TASK TO COMPLETE
For this exercise, output the line containing "ke 2 (PC) - Green Gift Key - GLOBAL" and all lines after it to the end of the records, exactly, with no other content.

SUPPLIED RECORDS
_____
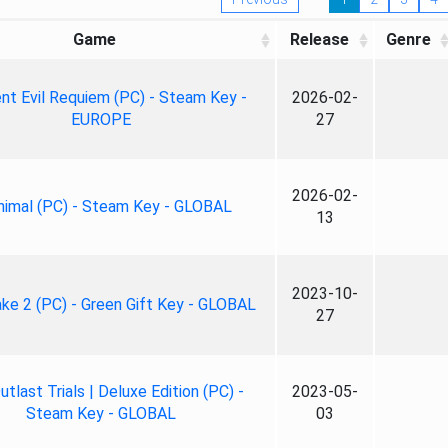
Game
Release
Genre
nt Evil Requiem (PC) - Steam Key -
2026-02-
EUROPE
27
2026-02-
nimal (PC) - Steam Key - GLOBAL
13
2023-10-
ke 2 (PC) - Green Gift Key - GLOBAL
27
tlast Trials | Deluxe Edition (PC) -
2023-05-
Steam Key - GLOBAL
03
_____
TASK RESPONSE
ke 2 (PC) - Green Gift Key - GLOBAL
27
tlast Trials | Deluxe Edition (PC) -
2023-05-
Steam Key - GLOBAL
03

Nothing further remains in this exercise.